Thesis: Kant, and the mind that makes its world

For Kant, knowledge is not given to us; it is constituted by us. This is the reversal he was proud to call his Copernican turn. We had assumed that our knowledge must conform to objects. Suppose instead that objects must conform to the conditions under which we can know anything at all. Then the deep structure of experience is not read off the world but contributed by the mind.

He begins by dividing the work between two faculties. Sensibility is receptive: through it objects are given to us as intuitions. Understanding is spontaneous: through it objects are thought by means of concepts. Neither suffices alone. In his famous formula, thoughts without content are empty, intuitions without concepts are blind. Knowledge is the pressing together of the two — concept into intuition, mold into clay.

Sensibility has its own a priori forms. Whatever is given to us is given in space and in time. These are not features we abstract from experience; they are the forms under which anything can be experienced at all. Time, in particular, is the form of inner sense: every representation we have, of whatever kind, is ordered in time. It is the universal medium of the mind.

The understanding has its a priori forms too, and these are the categories. Here we reach the part Kant cared about most, and the part I want to explain properly, because it is the engine of the whole system.

The metaphysical deduction: where the categories come from. Kant’s insight is that the understanding is, at bottom, the faculty of judging. To think is to make judgments, and to judge is to unite given representations under a concept. Now, judgments can take only a limited number of basic logical forms, and Kant lays them out in a table organized under four headings: quantity (universal, particular, singular), quality (affirmative, negative, infinite), relation (categorical, hypothetical, disjunctive), and modality (problematic, assertoric, apodictic). His claim is that for each logical function by which we combine representations in a judgment, there is a corresponding pure concept by which we combine the manifold given in intuition. From the twelve logical forms he derives twelve categories: under quantity, unity, plurality, totality; under quality, reality, negation, limitation; under relation, substance, causality, and community; under modality, possibility, existence, and necessity. The categories are nothing other than the logical forms of judgment turned outward onto the sensible manifold. They are the molds.

But showing where the categories come from does not yet show that we have any right to apply them to objects. The forms of judgment are functions of our own thinking; why should the world submit to them? This is the question Kant calls the most difficult he ever undertook, and his answer is the Transcendental Deduction.

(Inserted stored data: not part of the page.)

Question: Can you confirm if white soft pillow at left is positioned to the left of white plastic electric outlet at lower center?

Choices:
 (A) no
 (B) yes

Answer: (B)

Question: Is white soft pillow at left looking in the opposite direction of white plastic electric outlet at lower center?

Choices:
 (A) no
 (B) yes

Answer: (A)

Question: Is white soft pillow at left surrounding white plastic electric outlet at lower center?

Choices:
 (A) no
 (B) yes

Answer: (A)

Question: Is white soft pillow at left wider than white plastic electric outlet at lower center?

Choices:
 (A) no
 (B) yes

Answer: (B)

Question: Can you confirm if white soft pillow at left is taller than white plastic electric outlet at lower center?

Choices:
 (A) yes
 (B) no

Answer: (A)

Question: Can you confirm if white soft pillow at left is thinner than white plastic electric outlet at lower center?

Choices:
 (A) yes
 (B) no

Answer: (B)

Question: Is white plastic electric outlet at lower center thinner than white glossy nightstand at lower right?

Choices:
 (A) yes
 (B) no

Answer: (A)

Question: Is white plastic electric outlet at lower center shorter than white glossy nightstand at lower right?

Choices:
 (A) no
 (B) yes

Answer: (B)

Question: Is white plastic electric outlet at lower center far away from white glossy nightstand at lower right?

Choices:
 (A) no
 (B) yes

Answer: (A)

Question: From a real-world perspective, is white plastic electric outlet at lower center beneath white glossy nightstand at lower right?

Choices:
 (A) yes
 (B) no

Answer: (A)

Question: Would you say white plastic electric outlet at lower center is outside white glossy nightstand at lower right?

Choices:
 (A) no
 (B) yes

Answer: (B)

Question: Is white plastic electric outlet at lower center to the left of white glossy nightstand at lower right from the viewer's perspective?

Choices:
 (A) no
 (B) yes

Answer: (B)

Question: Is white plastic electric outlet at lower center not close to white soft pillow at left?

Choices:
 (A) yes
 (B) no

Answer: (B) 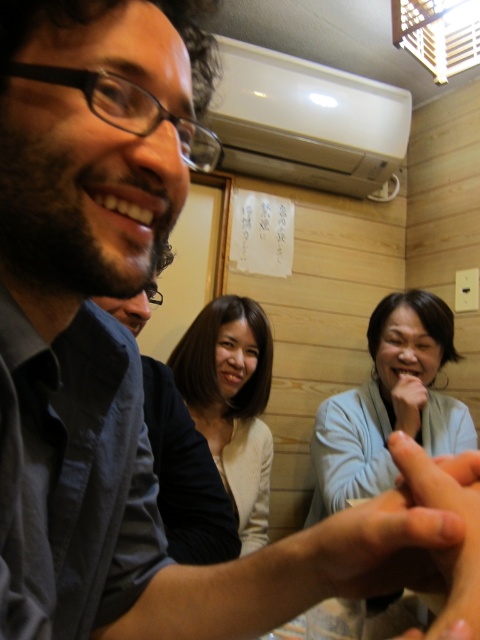 Question: Can you confirm if light blue fabric at center is positioned to the right of smooth skin hand at center?

Choices:
 (A) no
 (B) yes

Answer: (B)

Question: Can you confirm if smooth beige blouse at center is smaller than smooth skin hand at center?

Choices:
 (A) no
 (B) yes

Answer: (A)

Question: Which point is closer to the camera?

Choices:
 (A) 393,497
 (B) 331,481
 (C) 195,328

Answer: (A)

Question: Which object is positioned farthest from the smooth skin hand at center?

Choices:
 (A) smooth beige blouse at center
 (B) light blue fabric at center

Answer: (B)

Question: Estimate the real-world distances between objects in this image. Which object is farther from the smooth skin hand at center?

Choices:
 (A) light blue fabric at center
 (B) smooth beige blouse at center

Answer: (A)

Question: Does light blue fabric at center appear under smooth beige blouse at center?

Choices:
 (A) no
 (B) yes

Answer: (B) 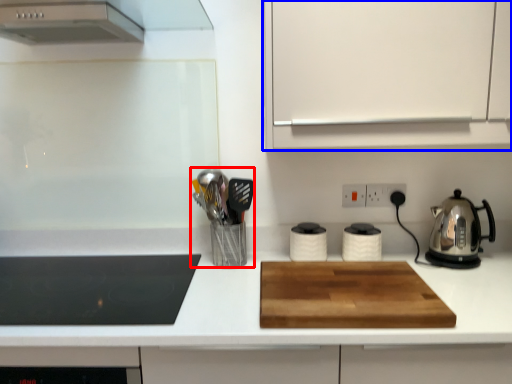 Question: Which object appears farthest to the camera in this image, appliance (highlighted by a red box) or cabinetry (highlighted by a blue box)?

Choices:
 (A) appliance
 (B) cabinetry

Answer: (A) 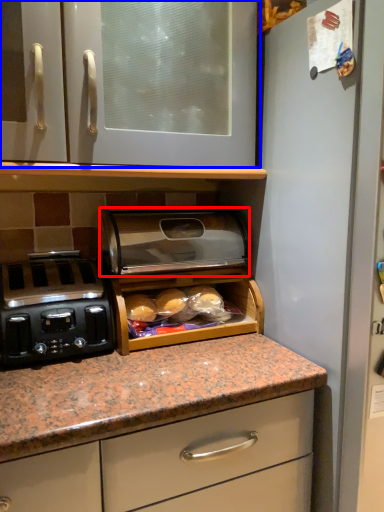 Question: Which object is further to the camera taking this photo, appliance (highlighted by a red box) or cabinetry (highlighted by a blue box)?

Choices:
 (A) appliance
 (B) cabinetry

Answer: (A) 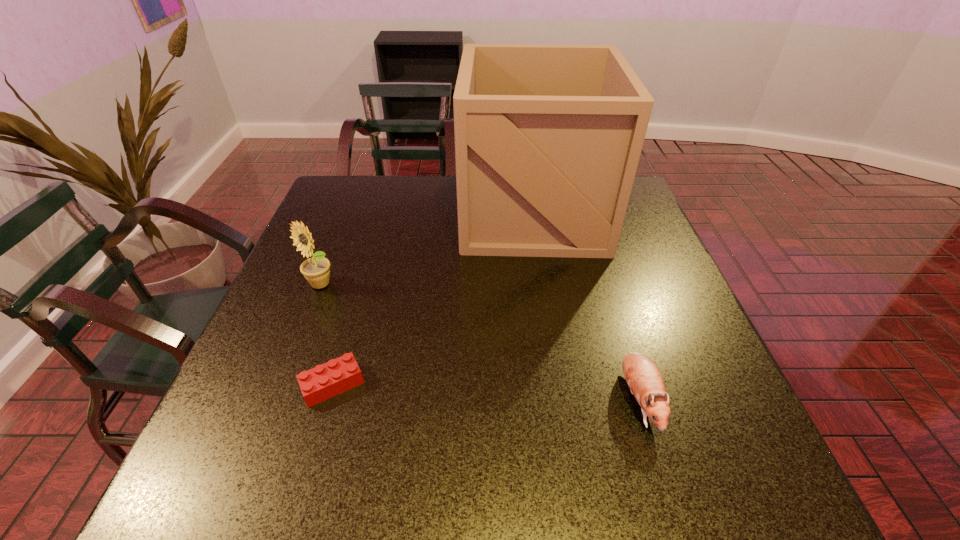 I want to click on free space between the shortest object and the hamster, so click(486, 392).

Find the location of a particular element. The image size is (960, 540). empty space that is in between the box and the second farthest object is located at coordinates (426, 249).

Image resolution: width=960 pixels, height=540 pixels. I want to click on empty space that is in between the third tallest object and the box, so click(x=586, y=306).

Where is `free space between the Lego and the third tallest object`? This screenshot has width=960, height=540. free space between the Lego and the third tallest object is located at coordinates (486, 392).

Locate an element on the screen. The width and height of the screenshot is (960, 540). vacant area that lies between the shortest object and the tallest object is located at coordinates (433, 299).

The image size is (960, 540). I want to click on blank region between the box and the third tallest object, so click(586, 306).

This screenshot has width=960, height=540. What are the coordinates of `blank region between the tallest object and the third shortest object` in the screenshot? It's located at (426, 249).

This screenshot has height=540, width=960. I want to click on unoccupied area between the tallest object and the sunflower, so click(426, 249).

The image size is (960, 540). In order to click on vacant space that's between the tallest object and the sunflower in this screenshot , I will do `click(426, 249)`.

The width and height of the screenshot is (960, 540). I want to click on unoccupied position between the third tallest object and the tallest object, so click(x=586, y=306). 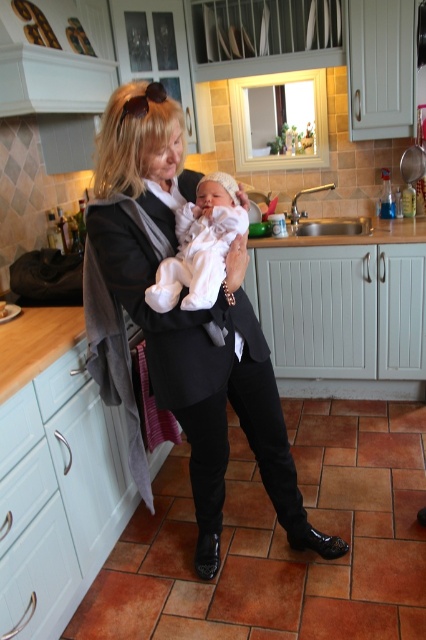 Question: Which of the following is the farthest from the observer?

Choices:
 (A) (233, 232)
 (B) (201, 508)

Answer: (B)

Question: Which object is farther from the camera taking this photo?

Choices:
 (A) white soft fabric newborn at center
 (B) black smooth business suit at center

Answer: (B)

Question: Is the position of black smooth business suit at center less distant than that of white soft fabric newborn at center?

Choices:
 (A) no
 (B) yes

Answer: (A)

The transcendental deduction: why the categories must hold of every object. The argument turns on a single point, which I find one of the most remarkable in all of philosophy. For any representation to be mine — for it to be anything to me at all — it must be possible for the “I think” to accompany it. A representation that could in principle belong to no consciousness would be nothing to anyone; it would not be a representation at all. So all my representations must be capable of being gathered into one consciousness, a single standpoint that holds them together. Kant calls this the transcendental unity of apperception: the original, unifying self-consciousness presupposed by every act of knowing.

The decisive step is that this unity is not given. The senses deliver a scattered manifold; they never deliver its combination. Combination — synthesis — is always an act, a spontaneity of the understanding. To bring my representations into one consciousness is to synthesize them. And here the two threads tie together: to synthesize a manifold according to a rule, so that it represents a single unified object, is the very same act as binding that manifold into one self-consciousness. The unity of the object and the unity of the self are two faces of one act of synthesis. The rules of that synthesis are the categories.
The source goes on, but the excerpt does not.